§ Entries shown:
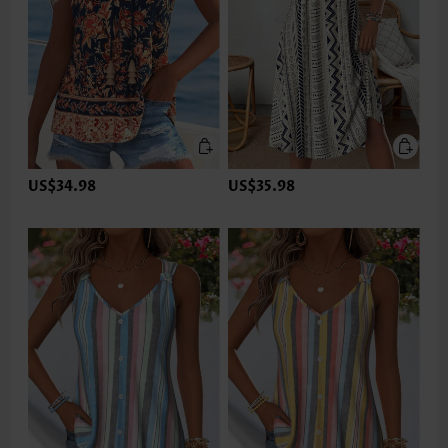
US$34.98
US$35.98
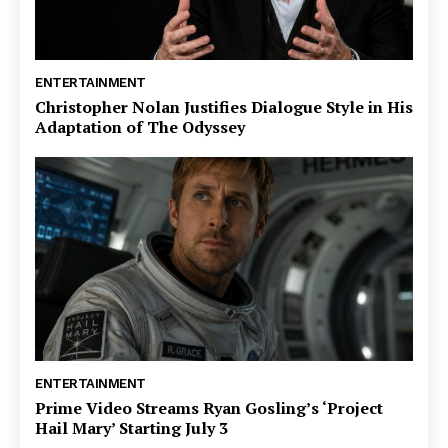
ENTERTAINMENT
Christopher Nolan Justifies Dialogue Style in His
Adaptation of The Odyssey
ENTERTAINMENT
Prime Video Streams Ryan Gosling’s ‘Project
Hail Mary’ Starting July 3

--

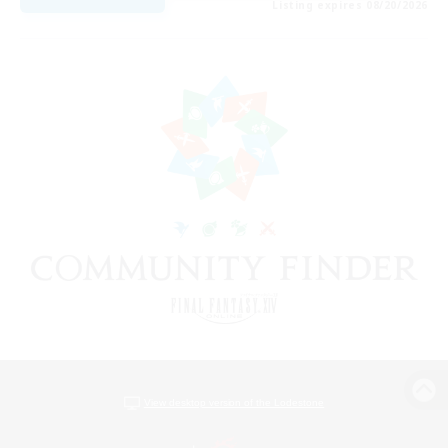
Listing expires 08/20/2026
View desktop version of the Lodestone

...

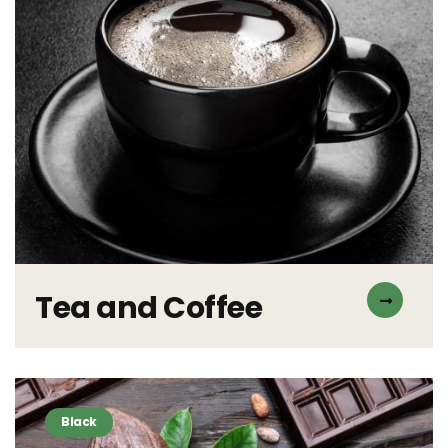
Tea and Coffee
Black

§ Work item: Within the data above, the span starting at the line containing "Christopher Nolan Justifies" and ending at the line containing "Hail Mary’ Starting July 3" is to be retyped exactly, with no other lines.

§ Exercise answer:
Christopher Nolan Justifies Dialogue Style in His
Adaptation of The Odyssey
ENTERTAINMENT
Prime Video Streams Ryan Gosling’s ‘Project
Hail Mary’ Starting July 3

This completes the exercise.